Peygamber Efendimiz’in kendisini istediği haberi ulaştığında Meymûne (r.a) devesinin üzerinde idi. Buna çok sevindi ve:
الْبَعِيرُ وَمَا عَلَيْهِ لله وَلِرَسُولِهِ
“Deve de üzerindeki de Allah’a ve Rasûlü’ne âittir” dedi. Bunun üzerine şu âyet-i kerime nâzil oldu:
“Ey o Peygamber! Biz bilhassa sana şunları helâl kıldık: mehirlerini vermiş olduğun zevcelerini… bir de mü’mine bir kadın kendini Peygamber’e hibe ederse Peygamber nikâh etmek istediği takdirde onu…”[2]
Allah Rasûlü (s.a.v) Meymûne vâlidemizle Mekke’de evlenmek istedi ancak müşrikler umre için kendilerine verilen sürenin dolduğunu söyleyerek onu şehri bir an önce terketmeye zorladılar. Rasûlullah (s.a.v) de düğünü Zilkade ayının 7’sinde (Mart 629) Mekke-Medine yolu üzerinde bugün Nüveyriye diye bilinen Serif mevkiinde yaptı.

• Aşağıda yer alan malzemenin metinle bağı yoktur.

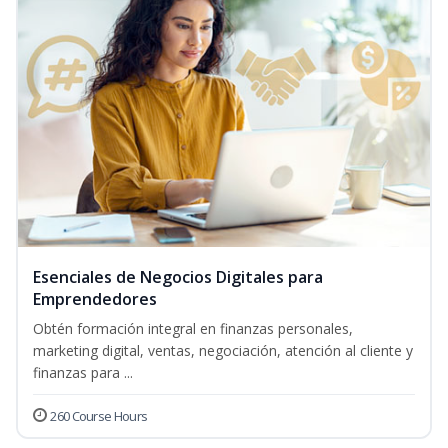
Esenciales de Negocios Digitales para
Emprendedores
Obtén formación integral en finanzas personales,
marketing digital, ventas, negociación, atención al cliente y
finanzas para ...
260 Course Hours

Peygamberimizin bu evliliğinden sonra Hz. Meymûne’nin kabilesi olan ve Bi’r-i Maʻûne ihanetini işleyen Benî Âmir b. Saʻsaa kabilesi heyeti gelerek müslüman oldular ve kabilelerinin de İslâm’a girdiğini bildirdiler. Efendimiz’in diğer evliliklerinde olduğu gibi bu evliliğinde de İslâm’ın yayılıp güçlenmesini hedeflediği ve bunu gerçekleştirdiği anlaşılmış oldu.
Meymûne vâlidemizin asıl ismi Berre idi, Rasûlullah (s.a.v) Meymûne yaptı. Zira Berre ismi kişinin bütün kötü huy ve davranışlardan tamamen arınmış, günahsız biri olduğu anlamına geliyordu, bu da insana gurur ve kibir verebilirdi, bu sebeple Efendimiz (s.a.v) onu değiştirdi.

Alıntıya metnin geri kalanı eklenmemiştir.